Activity:
Search the records for the string "vous", and show each line where it appears.

Data for review:
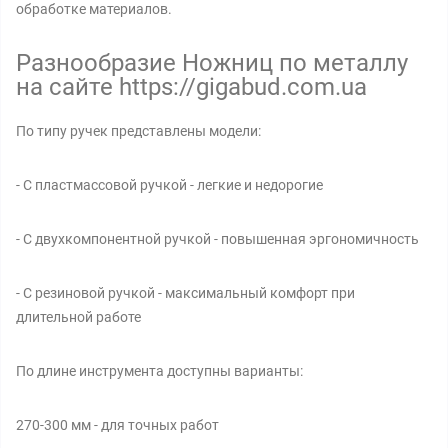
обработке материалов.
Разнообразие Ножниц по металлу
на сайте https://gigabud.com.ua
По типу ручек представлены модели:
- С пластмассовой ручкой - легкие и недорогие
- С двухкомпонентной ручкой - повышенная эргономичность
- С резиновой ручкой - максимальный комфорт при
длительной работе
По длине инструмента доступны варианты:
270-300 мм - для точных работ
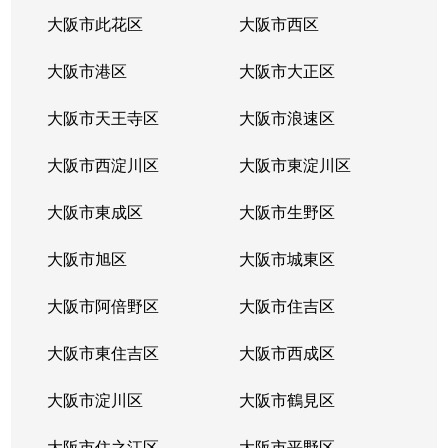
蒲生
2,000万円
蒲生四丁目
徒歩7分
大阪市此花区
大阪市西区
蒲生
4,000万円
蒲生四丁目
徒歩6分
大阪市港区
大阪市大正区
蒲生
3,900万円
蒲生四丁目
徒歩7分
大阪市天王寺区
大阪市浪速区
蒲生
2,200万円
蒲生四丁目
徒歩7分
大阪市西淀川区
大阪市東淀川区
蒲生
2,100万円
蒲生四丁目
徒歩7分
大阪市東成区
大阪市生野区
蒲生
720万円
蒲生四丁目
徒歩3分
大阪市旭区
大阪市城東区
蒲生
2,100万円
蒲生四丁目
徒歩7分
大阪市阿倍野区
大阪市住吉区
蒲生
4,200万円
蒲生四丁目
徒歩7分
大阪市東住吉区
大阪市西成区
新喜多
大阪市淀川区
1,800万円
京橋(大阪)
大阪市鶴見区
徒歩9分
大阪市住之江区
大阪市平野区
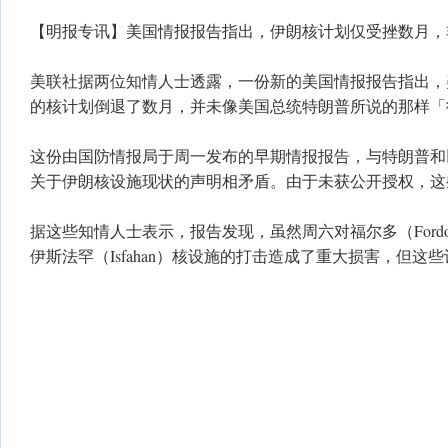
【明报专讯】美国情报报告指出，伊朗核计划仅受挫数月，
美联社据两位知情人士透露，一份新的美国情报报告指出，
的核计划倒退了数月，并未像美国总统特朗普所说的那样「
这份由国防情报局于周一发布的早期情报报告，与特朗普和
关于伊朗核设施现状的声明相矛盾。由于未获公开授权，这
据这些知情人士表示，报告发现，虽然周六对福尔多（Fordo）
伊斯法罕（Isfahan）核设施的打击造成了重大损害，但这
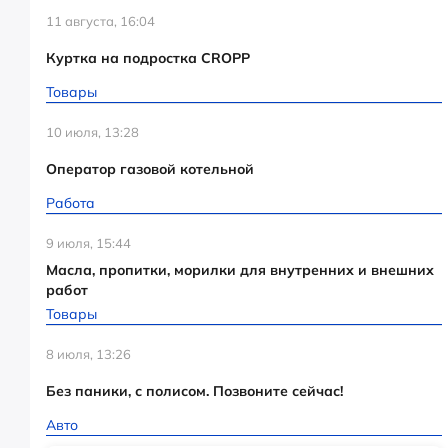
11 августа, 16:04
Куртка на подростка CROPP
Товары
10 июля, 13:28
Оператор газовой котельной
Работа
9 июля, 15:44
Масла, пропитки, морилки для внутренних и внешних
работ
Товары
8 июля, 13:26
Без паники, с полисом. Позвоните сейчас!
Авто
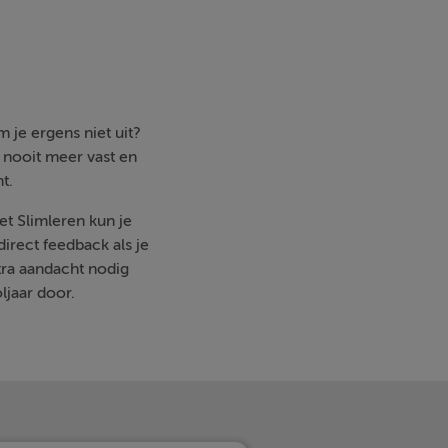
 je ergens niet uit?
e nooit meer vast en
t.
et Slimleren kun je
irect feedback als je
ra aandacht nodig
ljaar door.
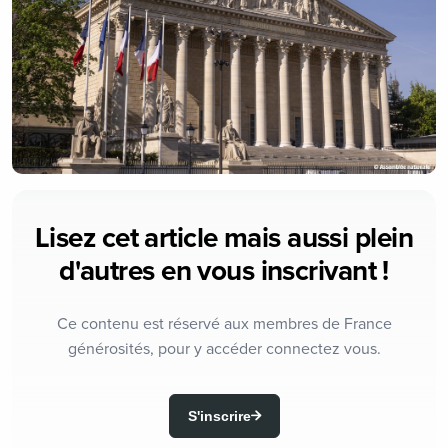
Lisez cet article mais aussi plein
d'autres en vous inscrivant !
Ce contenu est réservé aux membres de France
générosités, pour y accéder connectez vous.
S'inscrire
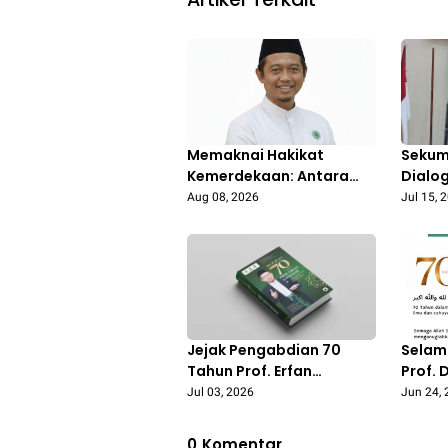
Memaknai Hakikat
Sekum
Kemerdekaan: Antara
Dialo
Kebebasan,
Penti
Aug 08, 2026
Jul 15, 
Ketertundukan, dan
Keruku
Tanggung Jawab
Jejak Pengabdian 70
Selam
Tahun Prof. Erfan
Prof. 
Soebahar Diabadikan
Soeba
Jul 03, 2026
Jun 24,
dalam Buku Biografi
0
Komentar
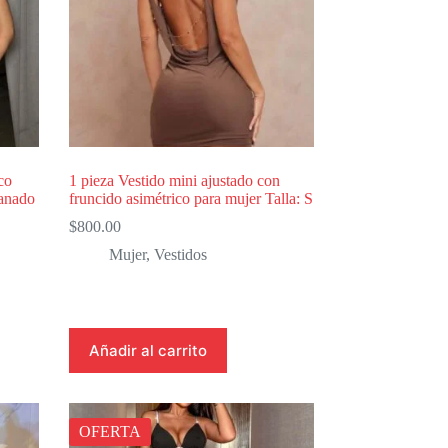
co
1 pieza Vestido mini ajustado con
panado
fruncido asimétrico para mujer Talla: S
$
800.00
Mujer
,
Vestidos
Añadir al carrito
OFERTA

Output of the exercise:
d'autres en vous inscrivant !
générosités, pour y accéder connectez vous.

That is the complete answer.